- PROBLEM STATEMENT -
The answer must consist of every line in the records below that contains the string "Wonder".

- Dataset records -
%%

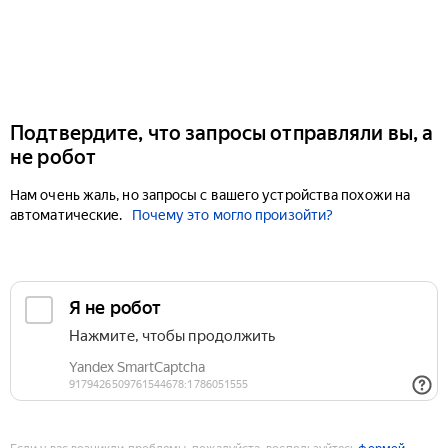
Подтвердите, что запросы отправляли вы, а
не робот
Нам очень жаль, но запросы с вашего устройства похожи на
автоматические.
Почему это могло произойти?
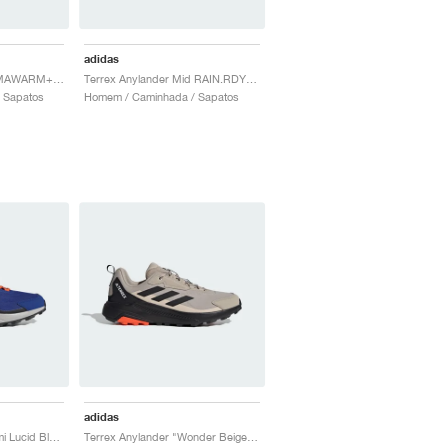
adidas
Terrex Anylander CLIMAWARM+ "Core Black & Carbon"
Terrex Anylander Mid RAIN.RDY "Wonder Beige & Core Black"
 Sapatos
Homem / Caminhada / Sapatos
adidas
Terrex Anylander "Semi Lucid Blue & Grey Two"
Terrex Anylander "Wonder Beige & Core Black"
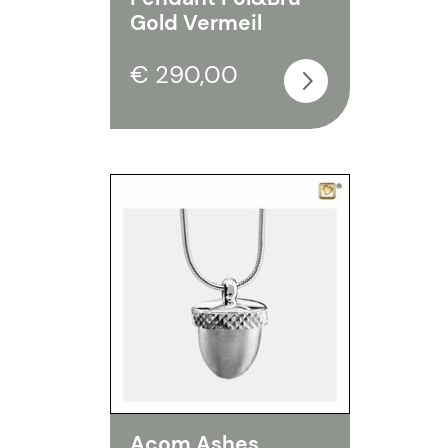
Gold Vermeil
€ 290,00
Acom Ashes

%%

- TASK RESULT -
Terrex Anylander Mid RAIN.RDY "Wonder Beige & Core Black"
Terrex Anylander "Wonder Beige & Core Black"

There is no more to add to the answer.